Here is my very first blog post:
I am in love with real pen and paper writing so it is stepping out of my comfort zone to do an online journal but I see this as just one more venue for putting my thoughts and ideas into words and pictures.
In a way, doing this blog is a step toward wanting to reinvent myself now that I am in midlife. Or maybe not so much "reinvent" but to discover who I am now that I've moved into a new stage of life.
I know I've changed over the years but I'm not sure I know the person I've changed into. All these years I've devoted most of my energy into homemaking and childrearing and haven't really thought about who I would be in an empty nest. It isn't that I fear the empty nest, but I want a sense of direction once that happens.

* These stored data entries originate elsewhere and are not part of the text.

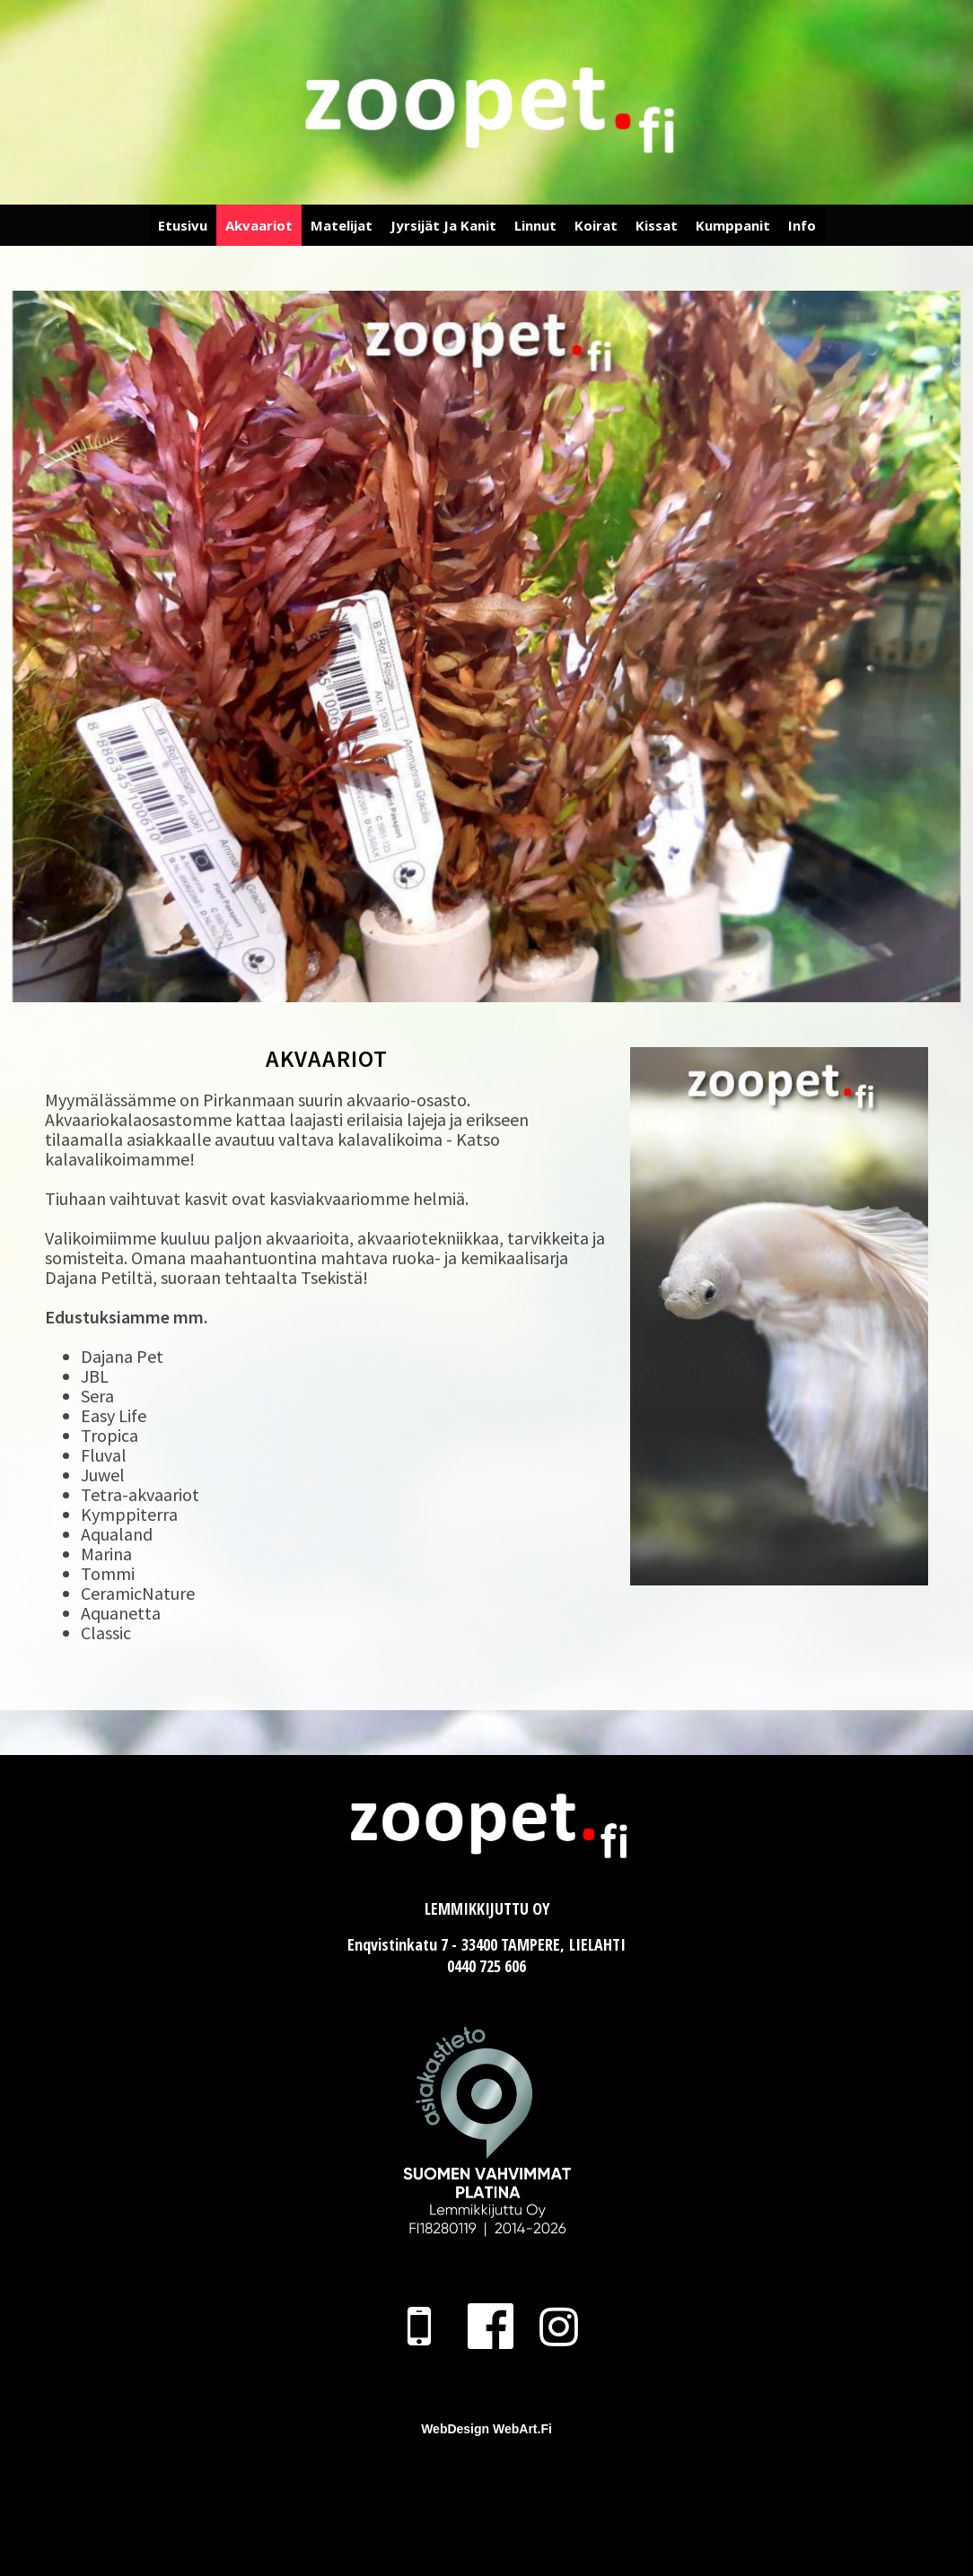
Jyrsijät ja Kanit (443, 225)
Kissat (657, 225)
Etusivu (182, 225)
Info (802, 225)
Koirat (596, 225)
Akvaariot (259, 225)
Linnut (535, 225)
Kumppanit (733, 225)
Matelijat (342, 225)
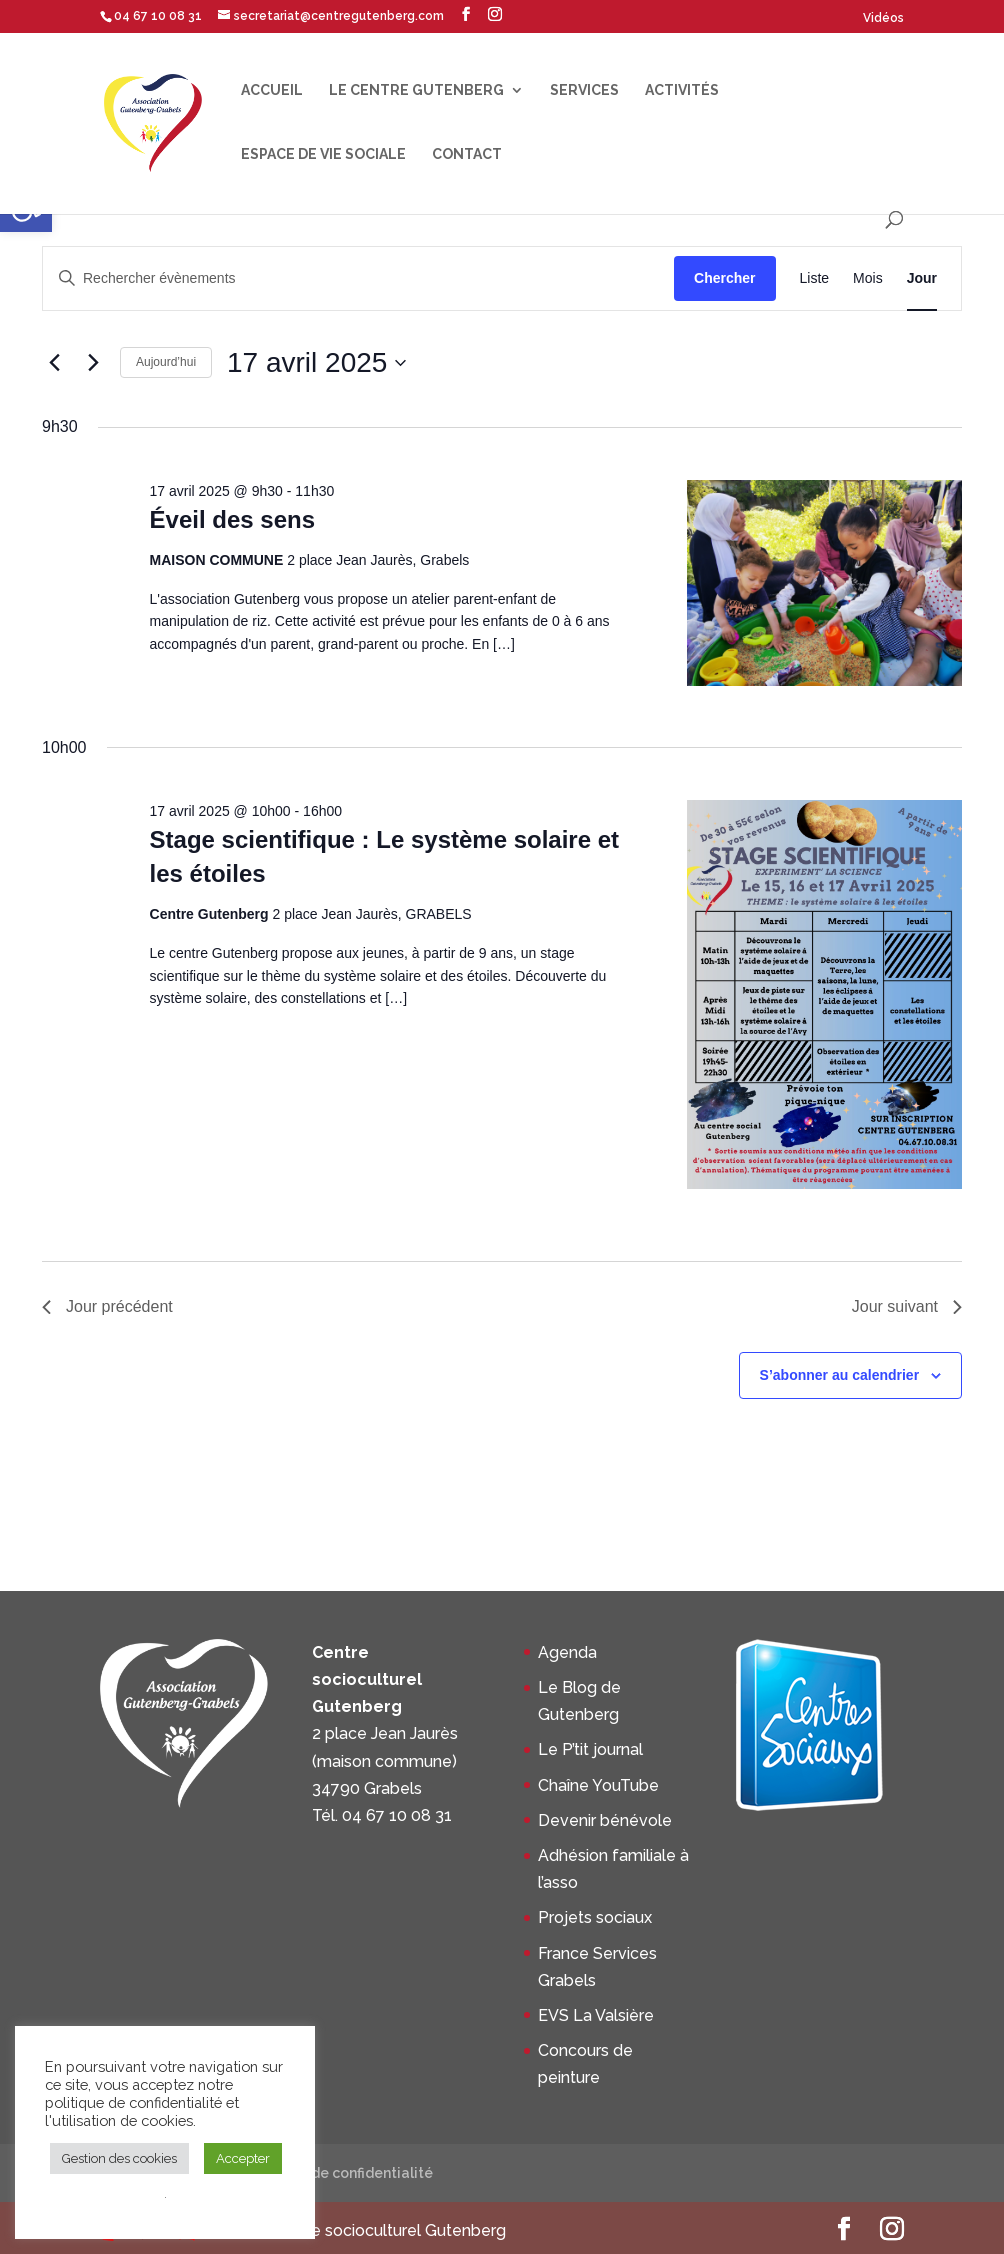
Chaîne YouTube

I need to give myself permission to let go of what doesn't fit anymore and embrace new ideas about who I can become that I hadn't considered before. God promises in His word that He will complete the work He has started in me so that gives me hope. I don't know yet what the finished "me" will look like but I look forward to the journey.
It strikes me that all our lives up until we graduate from high school people ask us what we want to be but never who we want to become. After we "grow up" they quit asking and we quit asking ourselves. In some ways, once we embark on a career or lifestyle choice we let that define us and don't think to re-evaluate if it still fits.
I think the better question for me at this stage of my life is "who am I now or who do I want to become?" I know who I am in Christ; I know what labels I hold (wife, mother, sister, daughter, artist, writer, etc.), but I really don't know who I am now that I am not so defined as a mom at home raising kids. What really gives me joy? If I got out of my own way, what would I dare to try? What have I always wanted to do but didn't have the time or resources? Who do I see myself becoming in the next year? What is my bliss?
These are the questions I want to explore in this blog as I write about daily life and the me yet to come.
Five years later, I'm still on that journey. The basic questions remain but I do have a little more clarity. My blogging has gone down different paths along the way but remains true to who I am whether I'm posting recipes, writing about the everyday things of life, sharing from the heart what God is teaching me, exposing my vulnerabilities, or unapologetically giving my opinion on anything from politics to religion.
I've had my moments of wanting to quit blogging altogether because of the self-imposed pressure of posting something, anything, in order to keep people interested. But back in the early days I wrote "just because" whether anyone read it or not. In fact, I was sort of creeped out when I got my first "followers" because I thought people were stalking me. Thankfully I learned that this is what people did when they liked a blog and wanted to read more, so I started following others in return. As a result, I've made many wonderful friends and that is what keeps me here. It is so much more than me sharing my thoughts with others; it's what I gain from them that has been the biggest payoff.
I'm not sure how long I will blog. I suppose when it no longer is fun or interesting or I simply have nothing more to say I'll move on but that doesn't seem likely any time soon.